- Problem to work on:
Starting at the line that holds "Katru rītu –" and stopping at the line that holds "Svarīgi radīt pasauli, kurā", restate the records below word for word, with both of those lines included.
##### Input records
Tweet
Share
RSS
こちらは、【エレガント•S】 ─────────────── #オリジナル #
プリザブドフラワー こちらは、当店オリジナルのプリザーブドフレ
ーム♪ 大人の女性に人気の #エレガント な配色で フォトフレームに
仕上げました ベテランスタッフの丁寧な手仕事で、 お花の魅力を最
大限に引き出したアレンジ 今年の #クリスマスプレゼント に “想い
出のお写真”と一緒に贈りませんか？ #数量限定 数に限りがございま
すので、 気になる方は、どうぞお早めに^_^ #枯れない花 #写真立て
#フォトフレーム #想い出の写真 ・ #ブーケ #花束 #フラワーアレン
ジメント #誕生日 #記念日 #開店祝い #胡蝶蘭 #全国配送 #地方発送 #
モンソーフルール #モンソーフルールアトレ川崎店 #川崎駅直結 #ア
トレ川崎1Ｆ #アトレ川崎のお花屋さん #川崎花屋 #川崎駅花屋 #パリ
##########
##### Input records
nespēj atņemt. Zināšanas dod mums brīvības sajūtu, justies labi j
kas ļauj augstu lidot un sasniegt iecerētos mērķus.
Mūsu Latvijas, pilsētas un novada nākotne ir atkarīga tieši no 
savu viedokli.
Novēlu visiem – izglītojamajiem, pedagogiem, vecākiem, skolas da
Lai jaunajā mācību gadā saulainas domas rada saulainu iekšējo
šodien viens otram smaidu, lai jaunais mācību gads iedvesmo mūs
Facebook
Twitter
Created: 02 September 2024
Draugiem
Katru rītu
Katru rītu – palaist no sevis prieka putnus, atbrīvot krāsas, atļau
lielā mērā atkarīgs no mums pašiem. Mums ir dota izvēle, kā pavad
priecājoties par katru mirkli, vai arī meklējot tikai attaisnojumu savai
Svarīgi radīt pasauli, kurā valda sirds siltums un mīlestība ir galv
##########
- Exercise output:
Katru rītu – palaist no sevis prieka putnus, atbrīvot krāsas, atļau
lielā mērā atkarīgs no mums pašiem. Mums ir dota izvēle, kā pavad
priecājoties par katru mirkli, vai arī meklējot tikai attaisnojumu savai
Svarīgi radīt pasauli, kurā valda sirds siltums un mīlestība ir galv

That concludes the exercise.